▶ **Stored data entries**:
-=-=-=-=-
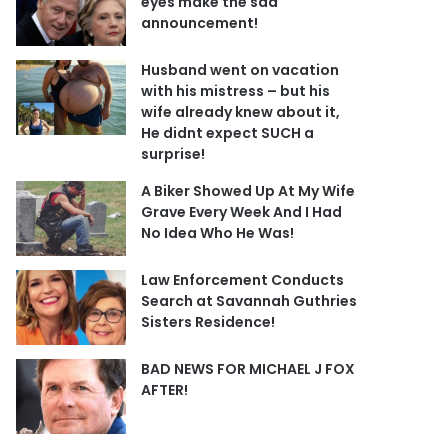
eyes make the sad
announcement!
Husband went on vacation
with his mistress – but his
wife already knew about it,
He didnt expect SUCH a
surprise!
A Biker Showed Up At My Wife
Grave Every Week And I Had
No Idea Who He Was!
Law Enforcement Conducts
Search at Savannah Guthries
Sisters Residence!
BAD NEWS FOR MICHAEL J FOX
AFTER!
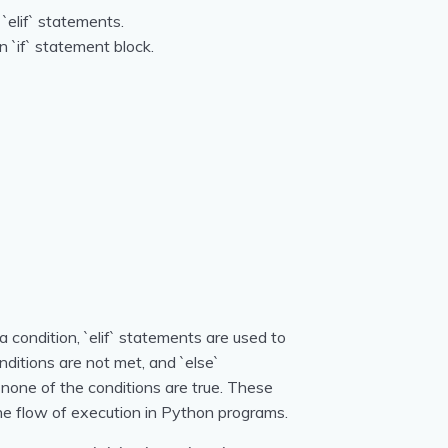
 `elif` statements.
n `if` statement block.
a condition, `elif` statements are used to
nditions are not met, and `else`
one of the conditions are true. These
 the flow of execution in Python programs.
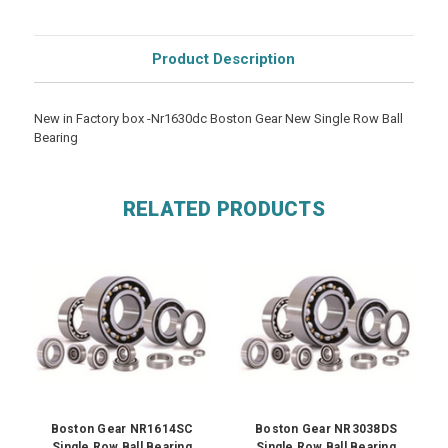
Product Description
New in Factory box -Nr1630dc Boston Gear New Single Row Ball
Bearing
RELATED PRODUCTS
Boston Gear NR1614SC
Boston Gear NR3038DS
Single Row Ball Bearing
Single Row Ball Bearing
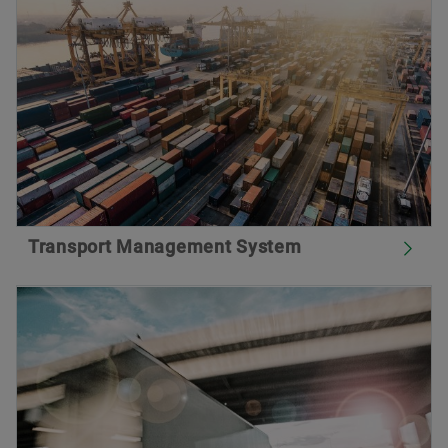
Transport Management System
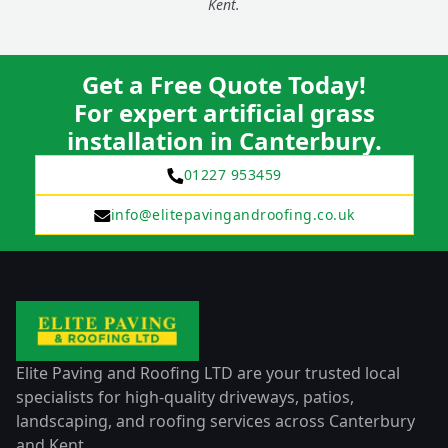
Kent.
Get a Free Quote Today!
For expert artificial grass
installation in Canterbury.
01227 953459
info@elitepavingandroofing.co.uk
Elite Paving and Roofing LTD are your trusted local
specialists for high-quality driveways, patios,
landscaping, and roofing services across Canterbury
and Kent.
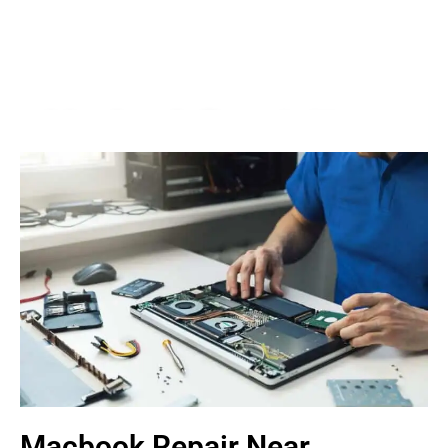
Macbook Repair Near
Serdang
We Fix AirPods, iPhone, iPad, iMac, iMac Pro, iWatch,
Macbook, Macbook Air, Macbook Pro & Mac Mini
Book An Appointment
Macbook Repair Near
-=-=-=-=-
Your response should be the lines of the entries above that include the string "Canterbury".

installation in Canterbury.
landscaping, and roofing services across Canterbury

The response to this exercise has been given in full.